Don't Fly Monkeys to Their Deaths in Labs, Says PETA
For
Immediate Release:
May
2, 2012
Contact:
Kristin
Richards 202-483-7382
New York -- Wearing monkey masks and prisoner outfits and crouched in stacked cages with signs that read, "Air France: Cruelty Doesn't Fly," PETA members will gather outside the U.S. headquarters of Air France on Thursday to call on the airline to reverse its policy of transporting monkeys and other primates to laboratories, where they are caged, experimented on, and killed:
Date: Thursday, May 3
Time: 12 noon
Place: Outside Air France's U.S. headquarters, 125 W. 55th St. (near the intersection with Sixth Avenue), New York
"By shipping primates to laboratories, Air France is just as guilty of terrorizing and killing these animals as the experimenters who wield the drills, scalpels, and syringes," says PETA Vice President of Laboratory Investigations Kathy Guillermo. "PETA is calling on Air France to keep its policy on schedule with the airline industry's overwhelming opposition to this bloody trade."
Air France is part of a shrinking list of airlines—including Air China and Vietnam Airlines—that still ship nearly 20,000 primates each year from Asia, Africa, and Latin America to U.S. laboratories.
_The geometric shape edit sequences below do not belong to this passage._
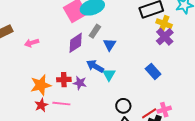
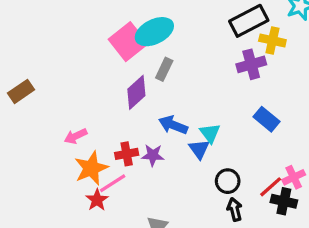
purple cross: (165, 37) -> (251, 64), moved, turned 36
pink arrow: (32, 43) -> (76, 136), moved
blue triangle: (110, 45) -> (199, 149), moved
cyan triangle: (109, 75) -> (210, 133), moved
pink line: (61, 104) -> (113, 183), moved, turned -30

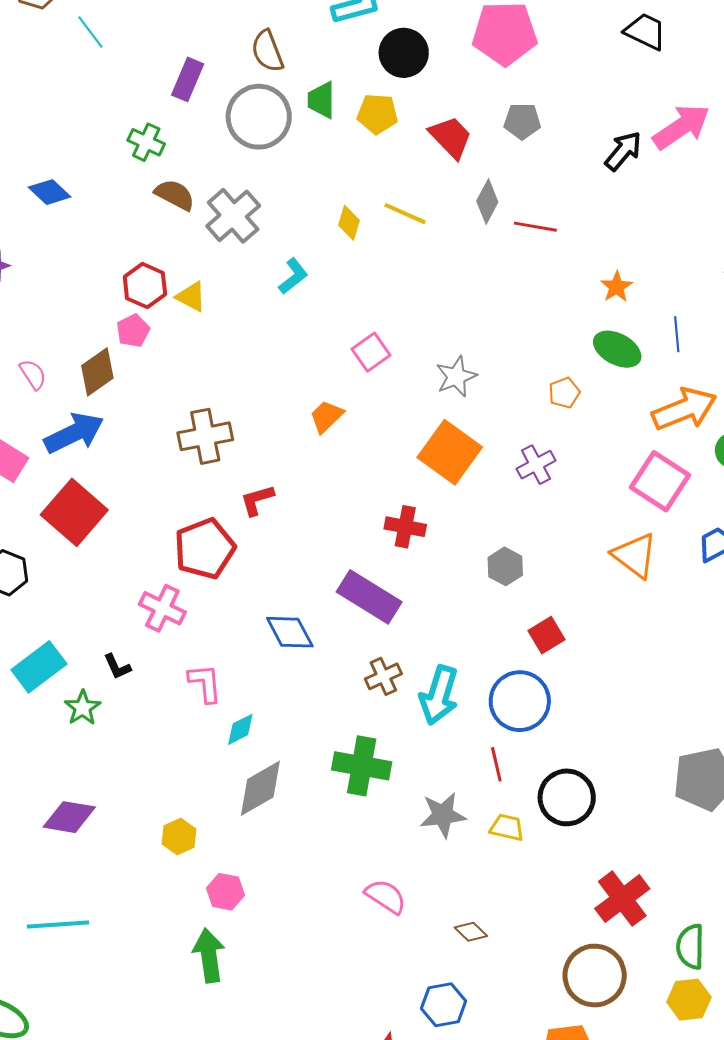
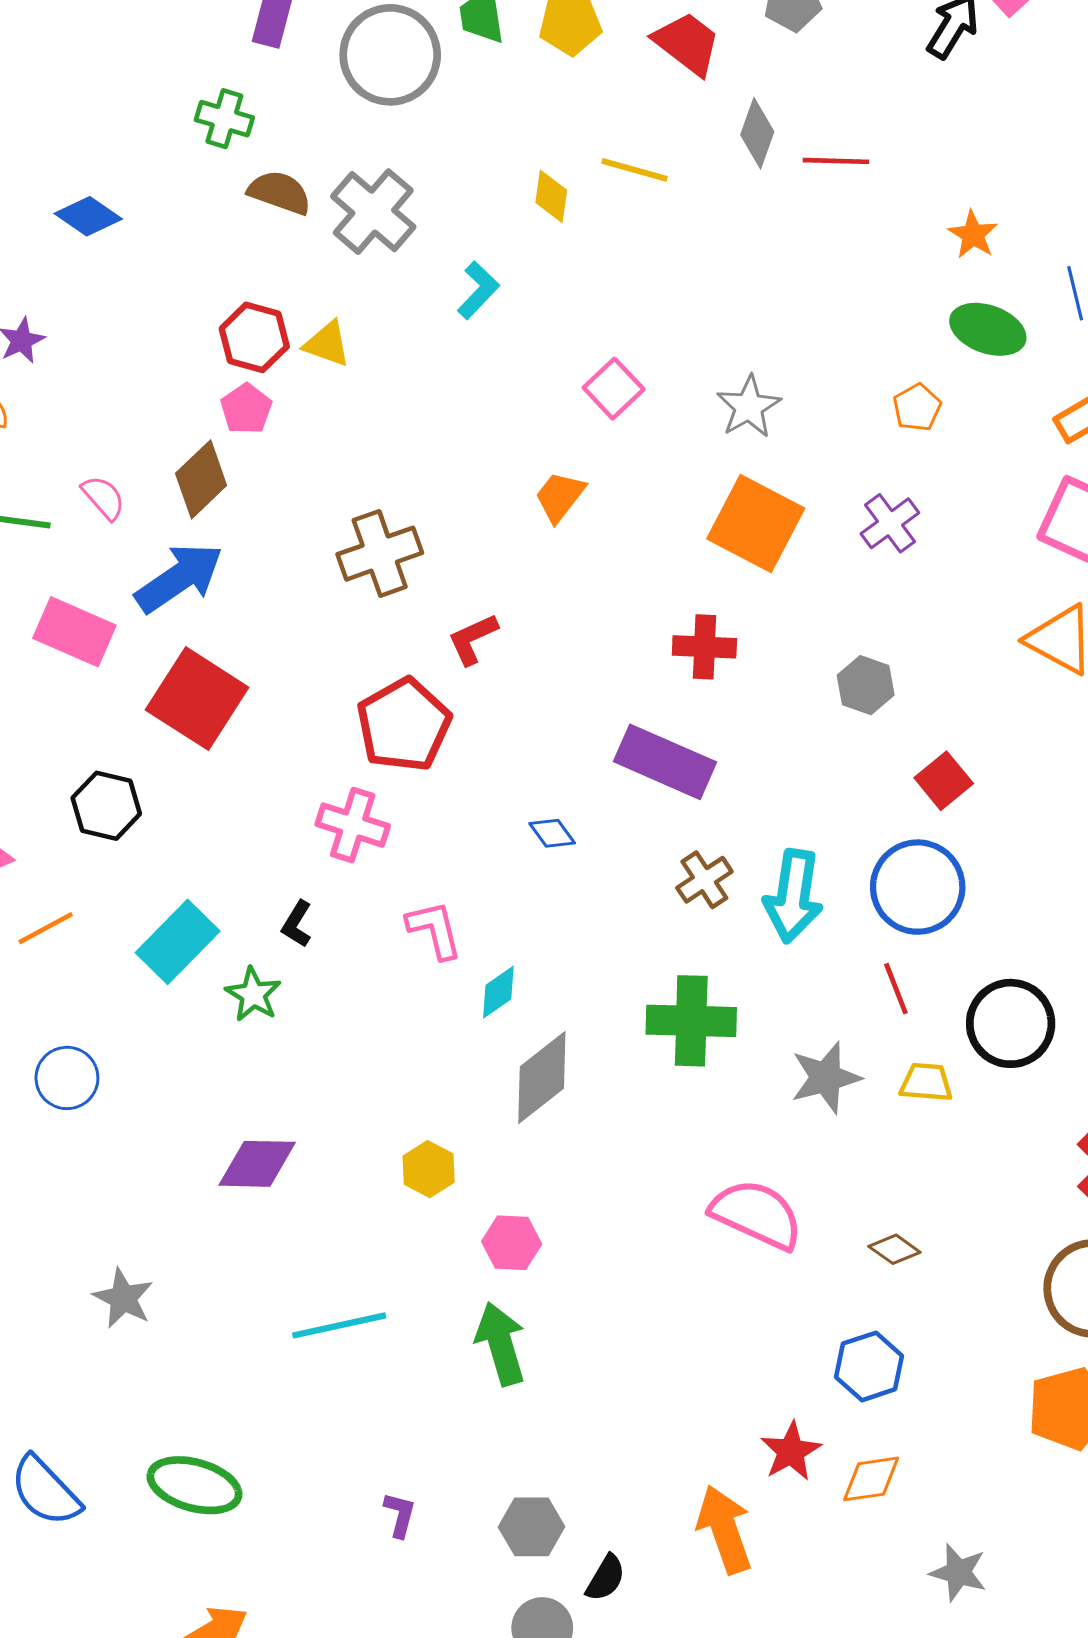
blue diamond: (290, 632) -> (552, 833), size x0.6
black L-shape: (117, 667) -> (297, 924), turned 64
pink semicircle: (386, 896) -> (757, 1214), size x1.4
cyan line: (58, 924) -> (339, 1325), moved

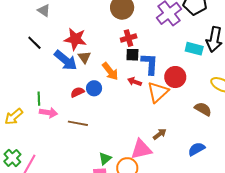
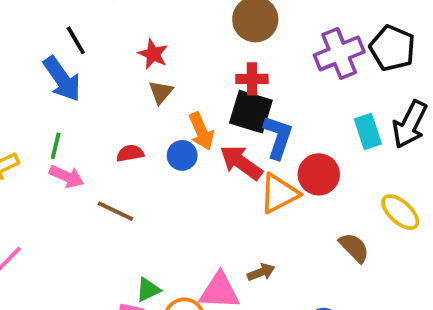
red star: (75, 39) -> (153, 54), size x0.7
cyan rectangle: (194, 49) -> (368, 132), turned 42
black square: (132, 55) -> (251, 112), size x1.6
blue arrow: (66, 60) -> (62, 79), moved
red arrow: (135, 82) -> (241, 163), size x1.6
blue circle: (94, 88) -> (182, 155), moved

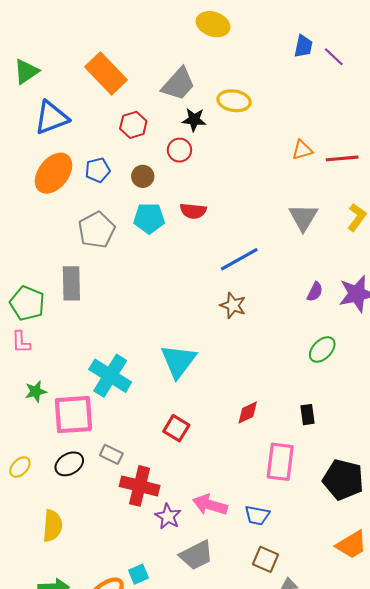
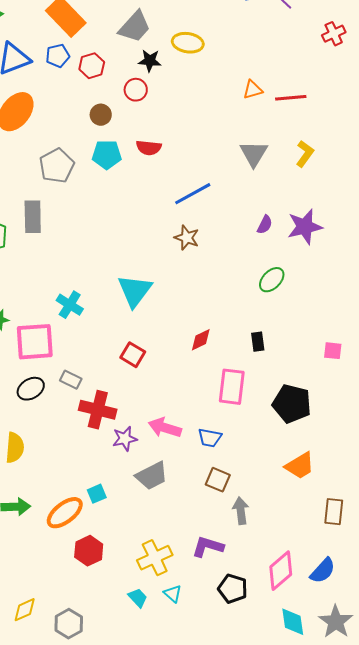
blue pentagon: (98, 170) -> (58, 56), moved
cyan cross: (110, 376) -> (70, 305), size x0.7
purple star: (168, 516) -> (125, 439), turned 30

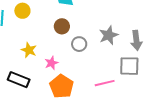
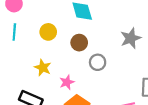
yellow circle: (22, 11) -> (48, 32), moved
gray star: (109, 35) -> (131, 38), moved

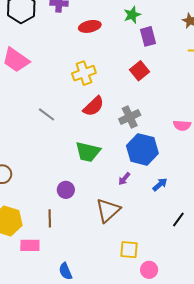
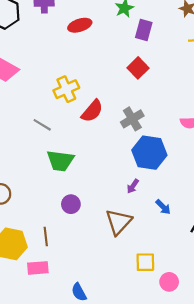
purple rectangle: (148, 36) -> (144, 30), turned 36
yellow cross: (84, 73) -> (66, 89), moved
green trapezoid: (88, 152) -> (60, 161), moved
blue arrow: (160, 184) -> (163, 207), moved, turned 91
brown line: (50, 218) -> (46, 237), moved

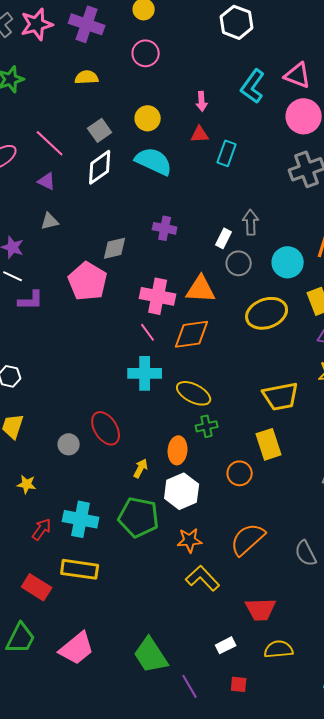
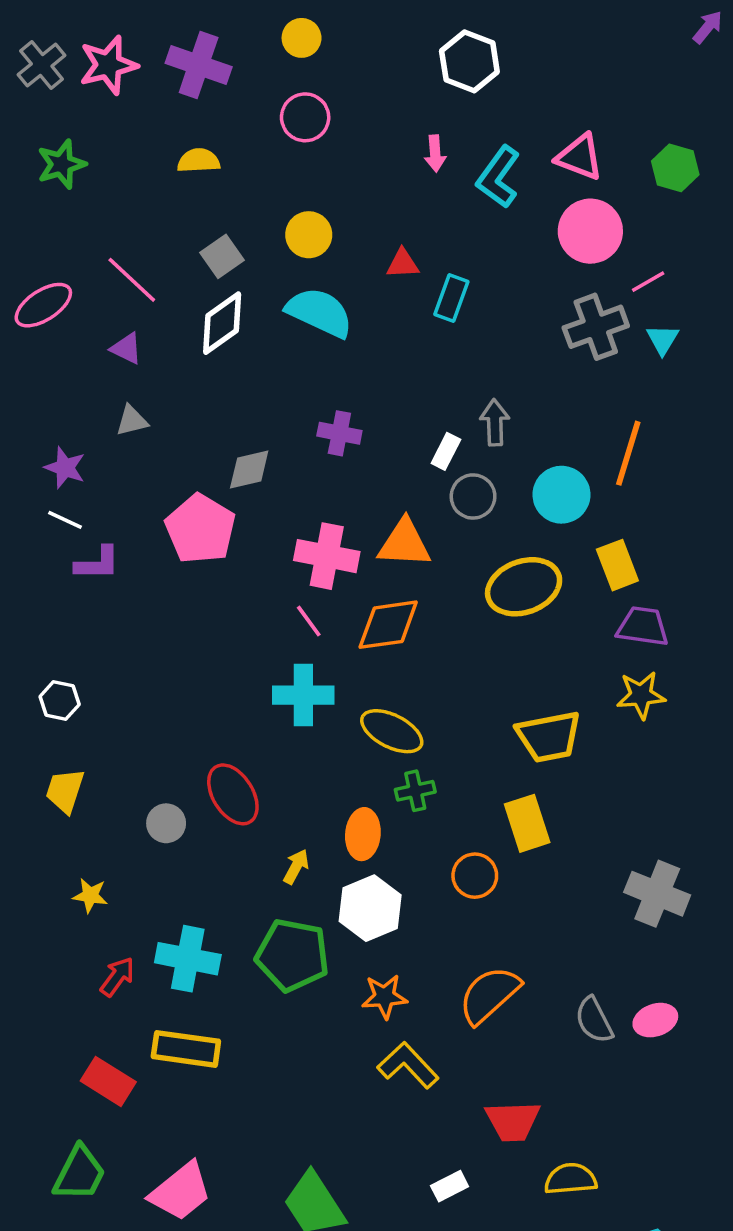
pink arrow: (202, 101) -> (435, 153), moved
yellow semicircle: (279, 649) -> (571, 1179), moved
These primates, many of whom were torn from their families in the wild, are crammed into small wooden crates and transported in dark cargo holds for nearly 30 hours, often on passenger flights just below unsuspecting customers. When the monkeys reach their final destination, they are confined to small cages and tormented in cruel—and often deadly—experiments.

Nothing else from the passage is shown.